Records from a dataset
:::::
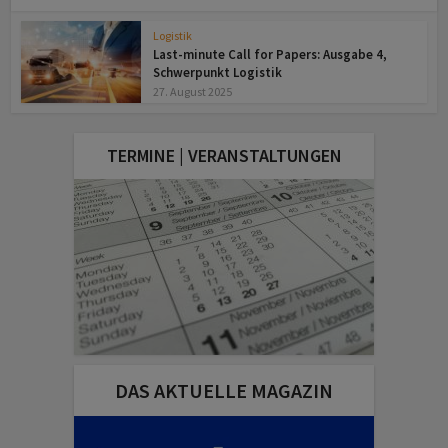
Logistik
Last-minute Call for Papers: Ausgabe 4,
Schwerpunkt Logistik
27. August 2025
TERMINE | VERANSTALTUNGEN
DAS AKTUELLE MAGAZIN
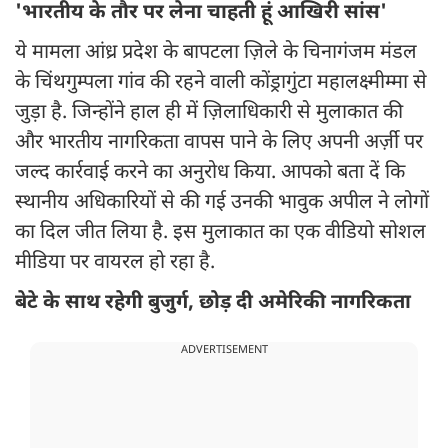
'भारतीय के तौर पर लेना चाहती हूं आखिरी सांस'
ये मामला आंध्र प्रदेश के बापटला ज़िले के चिनागंजम मंडल
के चिंथगुम्पला गांव की रहने वाली कोंड्रागुंटा महालक्ष्मीम्मा से
जुड़ा है. जिन्होंने हाल ही में ज़िलाधिकारी से मुलाकात की
और भारतीय नागरिकता वापस पाने के लिए अपनी अर्ज़ी पर
जल्द कार्रवाई करने का अनुरोध किया. आपको बता दें कि
स्थानीय अधिकारियों से की गई उनकी भावुक अपील ने लोगों
का दिल जीत लिया है. इस मुलाकात का एक वीडियो सोशल
मीडिया पर वायरल हो रहा है.
बेटे के साथ रहेगी बुजुर्ग, छोड़ दी अमेरिकी नागरिकता
ADVERTISEMENT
:::::
◆ Task brief
Return all the records above exactly, pictures omitted.

◆ Problem solution
Logistik
Last-minute Call for Papers: Ausgabe 4,
Schwerpunkt Logistik
27. August 2025
TERMINE | VERANSTALTUNGEN
DAS AKTUELLE MAGAZIN
'भारतीय के तौर पर लेना चाहती हूं आखिरी सांस'
ये मामला आंध्र प्रदेश के बापटला ज़िले के चिनागंजम मंडल
के चिंथगुम्पला गांव की रहने वाली कोंड्रागुंटा महालक्ष्मीम्मा से
जुड़ा है. जिन्होंने हाल ही में ज़िलाधिकारी से मुलाकात की
और भारतीय नागरिकता वापस पाने के लिए अपनी अर्ज़ी पर
जल्द कार्रवाई करने का अनुरोध किया. आपको बता दें कि
स्थानीय अधिकारियों से की गई उनकी भावुक अपील ने लोगों
का दिल जीत लिया है. इस मुलाकात का एक वीडियो सोशल
मीडिया पर वायरल हो रहा है.
बेटे के साथ रहेगी बुजुर्ग, छोड़ दी अमेरिकी नागरिकता
ADVERTISEMENT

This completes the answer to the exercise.